What the task asks: Bring together copies of the lines in the data below that contain the word "مطابق".

Record extracts:
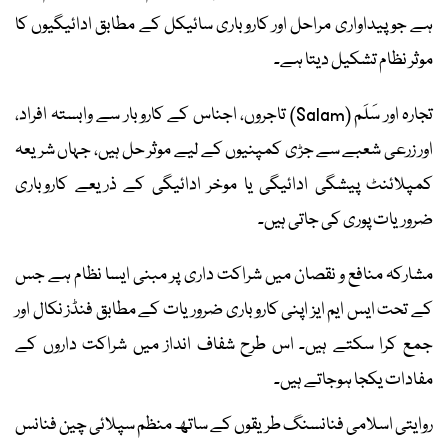
ہے جو پیداواری مراحل اور کاروباری سائیکل کے مطابق ادائیگیوں کا
موثر نظام تشکیل دیتا ہے۔
تجارہ اور سَلَم (Salam) تاجروں، اجناس کے کاروبار سے وابستہ افراد،
اور زرعی شعبے سے جڑی کمپنیوں کے لیے موثر حل ہیں، جہاں شریعہ
کمپلائنٹ پیشگی ادائیگی یا موخر ادائیگی کے ذریعے کاروباری
ضروریات پوری کی جاتی ہیں۔
مشارکہ منافع و نقصان میں شراکت داری پر مبنی ایسا نظام ہے جس
کے تحت ایس ایم ایز اپنی کاروباری ضروریات کے مطابق فنڈز نکال اور
جمع کرا سکتے ہیں۔ اس طرح شفاف انداز میں شراکت داروں کے
مفادات یکجا ہوجاتے ہیں۔
روایتی اسلامی فنانسنگ طریقوں کے ساتھ منظم سپلائی چین فنانس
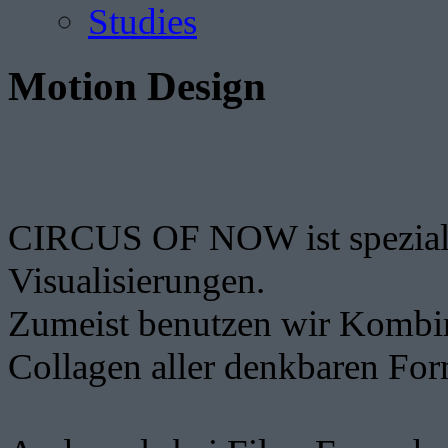
Studies
Motion Design
CIRCUS OF NOW ist spezialisi
Visualisierungen.
Zumeist benutzen wir Kombin
Collagen aller denkbaren Fo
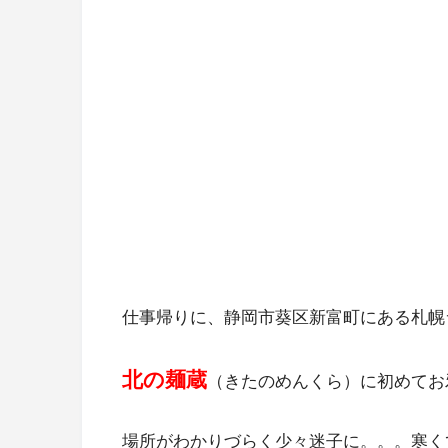
仕事帰りに、静岡市葵区新富町にある札幌
北の麺蔵
（きたのめんくら）に初めてお
場所がわかりづらく少々迷子に。。。寒く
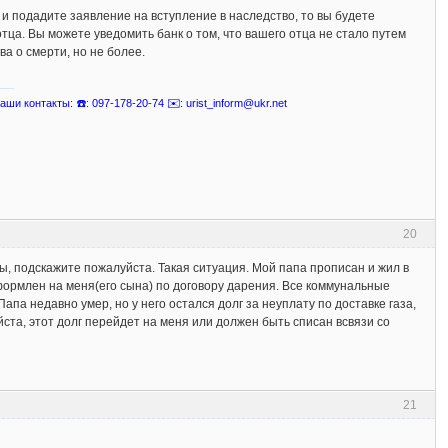
 и подадите заявление на вступление в наследство, то вы будете
тца. Вы можете уведомить банк о том, что вашего отца не стало путем
а о смерти, но не более.
ши контакты: ☎️: 097-178-20-74 ✉️: urist_inform@ukr.net
20
, подскажите пожалуйста. Такая ситуация. Мой папа прописан и жил в
формлен на меня(его сына) по договору дарения. Все коммунальные
апа недавно умер, но у него остался долг за неуплату по доставке газа,
йста, этот долг перейдет на меня или должен быть списан всвязи со
21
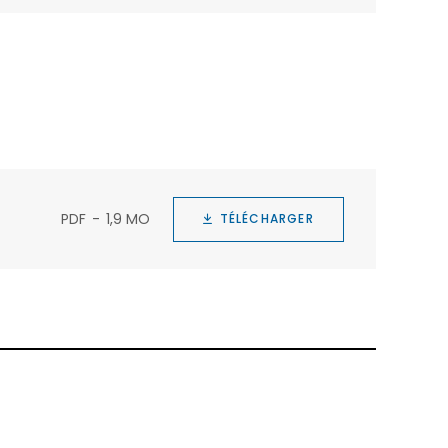
PDF
1,9 MO
TÉLÉCHARGER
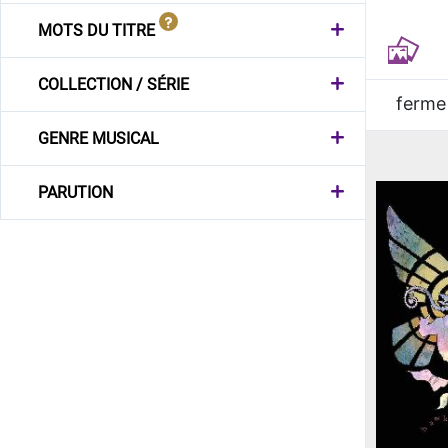
MOTS DU TITRE
COLLECTION / SÉRIE
ferme
GENRE MUSICAL
PARUTION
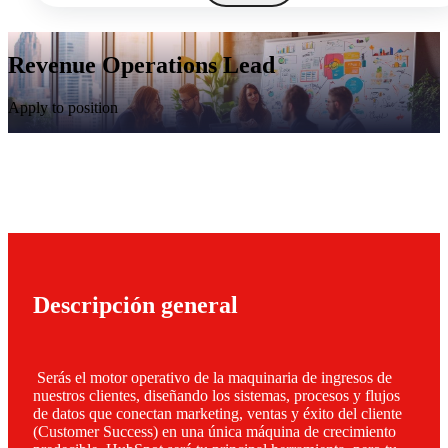
Revenue Operations Lead
Apply to position
Descripción general
Serás el motor operativo de la maquinaria de ingresos de
nuestros clientes, diseñando los sistemas, procesos y flujos
de datos que conectan marketing, ventas y éxito del cliente
(Customer Success) en una única máquina de crecimiento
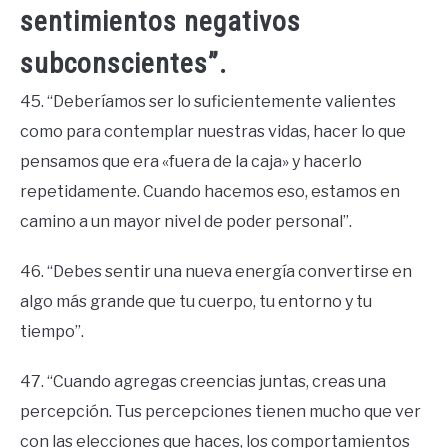
sentimientos negativos
subconscientes”.
45. “Deberíamos ser lo suficientemente valientes
como para contemplar nuestras vidas, hacer lo que
pensamos que era «fuera de la caja» y hacerlo
repetidamente. Cuando hacemos eso, estamos en
camino a un mayor nivel de poder personal”.
46. “Debes sentir una nueva energía convertirse en
algo más grande que tu cuerpo, tu entorno y tu
tiempo”.
47. “Cuando agregas creencias juntas, creas una
percepción. Tus percepciones tienen mucho que ver
con las elecciones que haces, los comportamientos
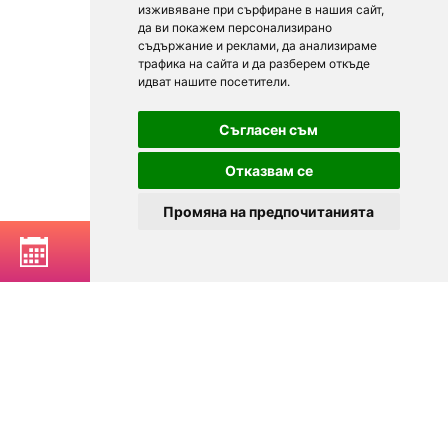
изживяване при сърфиране в нашия сайт,
да ви покажем персонализирано
съдържание и реклами, да анализираме
трафика на сайта и да разберем откъде
идват нашите посетители.
Съгласен съм
Отказвам се
Промяна на предпочитанията
BOOK A TABLE
© 2025
Zavedenia.bg - online catalog for restaurants and bars in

Result of the task:
ہے جو پیداواری مراحل اور کاروباری سائیکل کے مطابق ادائیگیوں کا
کے تحت ایس ایم ایز اپنی کاروباری ضروریات کے مطابق فنڈز نکال اور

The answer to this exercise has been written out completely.